Task statement >> Your copy should match the records exactly, except that no pictures appear in it.

----- Records for the task

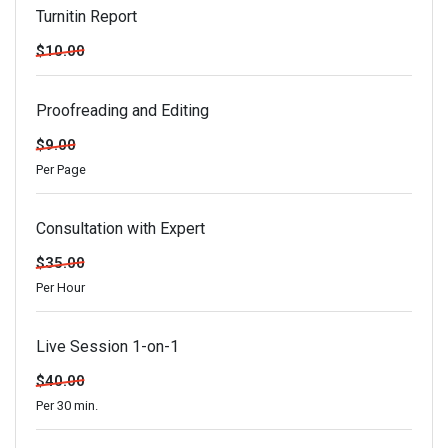
Turnitin Report
$10.00
Proofreading and Editing
$9.00
Per Page
Consultation with Expert
$35.00
Per Hour
Live Session 1-on-1
$40.00
Per 30 min.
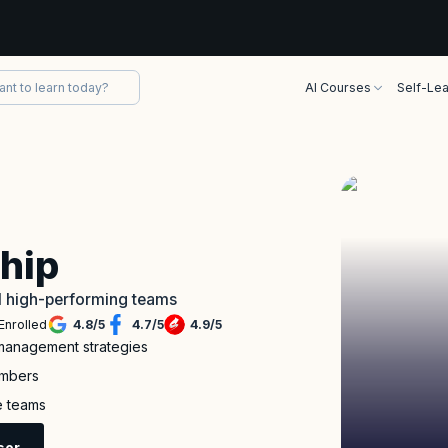
AI Courses
Self-Lea
g
ship
ld high-performing teams
Enrolled
4.8
/
5
4.7
/
5
4.9
/
5
r management strategies
embers
e teams
sor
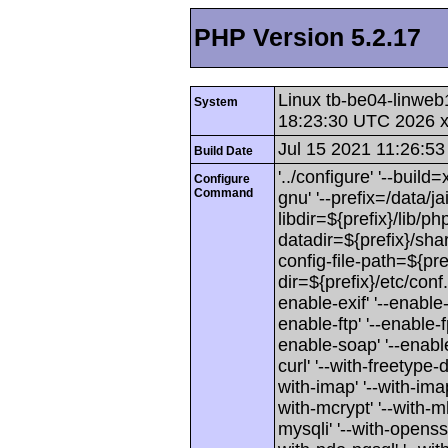
PHP Version 5.2.17
Linux tb-be04-linweb
System
18:23:30 UTC 2026 
Jul 15 2021 11:26:53
Build Date
'../configure' '--buil
Configure
Command
gnu' '--prefix=/data/jai
libdir=${prefix}/lib/php
datadir=${prefix}/shar
config-file-path=${pref
dir=${prefix}/etc/conf
enable-exif' '--enable-
enable-ftp' '--enable-f
enable-soap' '--enable-
curl' '--with-freetype-di
with-imap' '--with-imap-
with-mcrypt' '--with-mh
mysqli' '--with-openssl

----------

Answer for the task >>
Turnitin Report
$10.00
Proofreading and Editing
$9.00
Per Page
Consultation with Expert
$35.00
Per Hour
Live Session 1-on-1
$40.00
Per 30 min.
AI Courses
Self-Lea
g
ship
ld high-performing teams
Enrolled
4.8
/
5
4.7
/
5
4.9
/
5
r management strategies
embers
e teams
sor
PHP Version 5.2.17
Linux tb-be04-linweb
System
18:23:30 UTC 2026 
Jul 15 2021 11:26:53
Build Date
'../configure' '--buil
Configure
Command
gnu' '--prefix=/data/jai
libdir=${prefix}/lib/php
datadir=${prefix}/shar
config-file-path=${pref
dir=${prefix}/etc/conf
enable-exif' '--enable-
enable-ftp' '--enable-f
enable-soap' '--enable-
curl' '--with-freetype-di
with-imap' '--with-imap-
with-mcrypt' '--with-mh
mysqli' '--with-openssl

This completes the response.